Dear Devin,
Il giorno mar, 15/06/2010 alle 16.56 +0200, Devin Bougie ha scritto:
> When we upload .docx files to our installation of v0.99.1, Invenio
> appears to change the extension of the file from "docx" to "ocx". Any
> suggestions for changing this behavior would be greatly appreciated.
> Please let me know if there is any more information I can provide.
the heuristics on how extensions are recognized has changed quite a lot
since release 0.99.1 and I currently don't have at hand a machine to
perform a quick test.
However you might try to add the docx (and all the other new extensions
from Microsoft Office) to the config variable:
CFG_WEBSUBMIT_ADDITIONAL_KNOWN_FILE_EXTENSIONS.
I also see that this is triggering a bug in the 0.99.1 heuristic by the
fact that ocx (substring of docx) happens to be a valid extension.
Could you also test this patch (after taking a backup of bibdocfile.py
module) that contains a backported algorithm from latest GIT?
To apply just do:
$ cd /opt/cds-invenio/lib/python/invenio
$ patch -p4
< /tmp/0001-BibDocFile-backport-extension-guessing-algorithm.patch
Let me know if this fixes your problem (and if you don't see any
collateral issues).
Best regards,
Samuele
>From 618f4727fe406ec186fc0e89a7fe2cbd8dabfcaa Mon Sep 17 00:00:00 2001
From: Samuele Kaplun <[email protected]>
Date: Tue, 15 Jun 2010 17:24:54 +0200
Subject: [PATCH] BibDocFile: backport extension guessing algorithm
* Fix extension guessing algorithm by backporting latest version from
master.
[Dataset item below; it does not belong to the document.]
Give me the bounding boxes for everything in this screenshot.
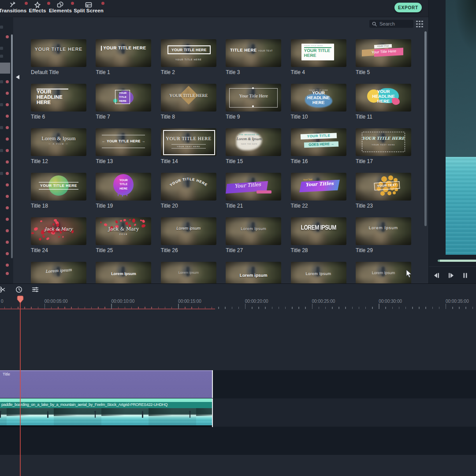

Previous algorithm was guessing "foo.docx" as having extension
"ocx". This is fixed.
---
modules/websubmit/lib/bibdocfile.py | 70 ++++++++++++++++++++++++----------
1 files changed, 49 insertions(+), 21 deletions(-)
diff --git a/modules/websubmit/lib/bibdocfile.py b/modules/websubmit/lib/bibdocfile.py
index 0689771..a44749a 100644
--- a/modules/websubmit/lib/bibdocfile.py
+++ b/modules/websubmit/lib/bibdocfile.py
@@ -66,32 +66,60 @@ CFG_BIBDOCFILE_STRONG_FORMAT_NORMALIZATION = False
KEEP_OLD_VALUE = 'KEEP-OLD-VALUE'
-_mimes = MimeTypes()
+_mimes = MimeTypes(strict=False)
_mimes.suffix_map.update({'.tbz2' : '.tar.bz2'})
_mimes.encodings_map.update({'.bz2' : 'bzip2'})
-_extensions = _mimes.encodings_map.keys() + \
- _mimes.suffix_map.keys() + \
- _mimes.types_map[1].keys() + \
- CFG_WEBSUBMIT_ADDITIONAL_KNOWN_FILE_EXTENSIONS
-_extensions.sort()
-_extensions.reverse()
-_extensions = set([ext.lower() for ext in _extensions])
-class InvenioWebSubmitFileError(Exception):
- pass
+def _generate_extensions():
+ """
+ Generate the regular expression to match all the known extensions.
+
+ @return: the regular expression.
+ @rtype: regular expression object
+ """
+ _tmp_extensions = _mimes.encodings_map.keys() + \
+ _mimes.suffix_map.keys() + \
+ _mimes.types_map[1].keys() + \
+ CFG_WEBSUBMIT_ADDITIONAL_KNOWN_FILE_EXTENSIONS
+ extensions = []
+ for ext in _tmp_extensions:
+ if ext.startswith('.'):
+ extensions.append(ext)
+ else:
+ extensions.append('.' + ext)
+ extensions.sort()
+ extensions.reverse()
+ extensions = set([ext.lower() for ext in extensions])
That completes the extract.